Material for this exercise:
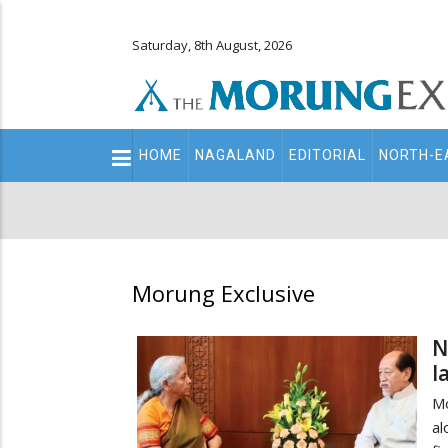
Saturday, 8th August, 2026
Main
HOME
NAGALAND
EDITORIAL
NORTH-E
navigation
Secondary
Menu
Morung Exclusive
N
l
Mo
al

Assignment: Produce a verbatim copy of the listing, leaving out all pictures.

Output of the exercise:
Saturday, 8th August, 2026
Main
HOME
NAGALAND
EDITORIAL
NORTH-E
navigation
Secondary
Menu
Morung Exclusive
N
l
Mo
al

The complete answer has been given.